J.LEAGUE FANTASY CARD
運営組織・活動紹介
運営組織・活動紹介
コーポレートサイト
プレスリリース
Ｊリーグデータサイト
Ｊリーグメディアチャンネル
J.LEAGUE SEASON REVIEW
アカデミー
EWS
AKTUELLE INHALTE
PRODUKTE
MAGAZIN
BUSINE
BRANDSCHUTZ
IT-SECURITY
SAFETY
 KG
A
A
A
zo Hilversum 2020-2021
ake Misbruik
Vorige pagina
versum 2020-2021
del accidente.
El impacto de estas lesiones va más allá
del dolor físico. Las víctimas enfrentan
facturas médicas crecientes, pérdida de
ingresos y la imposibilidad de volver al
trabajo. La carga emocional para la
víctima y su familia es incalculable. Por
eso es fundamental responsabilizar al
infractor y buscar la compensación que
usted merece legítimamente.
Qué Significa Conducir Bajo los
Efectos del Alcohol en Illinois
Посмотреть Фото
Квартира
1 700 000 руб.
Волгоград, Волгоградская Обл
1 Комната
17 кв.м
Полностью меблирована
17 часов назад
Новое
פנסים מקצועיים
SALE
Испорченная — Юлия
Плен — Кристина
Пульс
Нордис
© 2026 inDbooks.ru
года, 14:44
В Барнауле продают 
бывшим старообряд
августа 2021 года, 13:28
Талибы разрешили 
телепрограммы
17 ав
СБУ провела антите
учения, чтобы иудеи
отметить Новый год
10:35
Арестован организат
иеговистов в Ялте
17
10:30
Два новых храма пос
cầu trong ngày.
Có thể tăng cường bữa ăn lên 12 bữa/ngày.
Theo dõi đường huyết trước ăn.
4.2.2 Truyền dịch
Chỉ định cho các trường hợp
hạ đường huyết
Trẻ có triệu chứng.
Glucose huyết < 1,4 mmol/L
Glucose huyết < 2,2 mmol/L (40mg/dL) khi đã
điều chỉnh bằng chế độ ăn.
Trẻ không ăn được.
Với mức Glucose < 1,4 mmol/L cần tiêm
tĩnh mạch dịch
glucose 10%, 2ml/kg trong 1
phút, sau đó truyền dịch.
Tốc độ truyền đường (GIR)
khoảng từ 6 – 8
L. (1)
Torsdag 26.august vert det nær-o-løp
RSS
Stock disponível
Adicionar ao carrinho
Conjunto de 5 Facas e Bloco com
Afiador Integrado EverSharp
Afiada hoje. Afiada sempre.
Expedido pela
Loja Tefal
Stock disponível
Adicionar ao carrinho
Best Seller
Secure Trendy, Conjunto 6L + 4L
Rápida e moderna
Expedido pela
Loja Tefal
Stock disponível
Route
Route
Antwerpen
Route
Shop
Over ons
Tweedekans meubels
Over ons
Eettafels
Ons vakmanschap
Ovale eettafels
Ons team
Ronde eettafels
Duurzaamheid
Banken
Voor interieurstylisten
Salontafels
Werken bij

----

* **Exercise goal**
Write down how many lines in this listing contain the word "ngày"; the number is the whole answer.

* **Reply**
2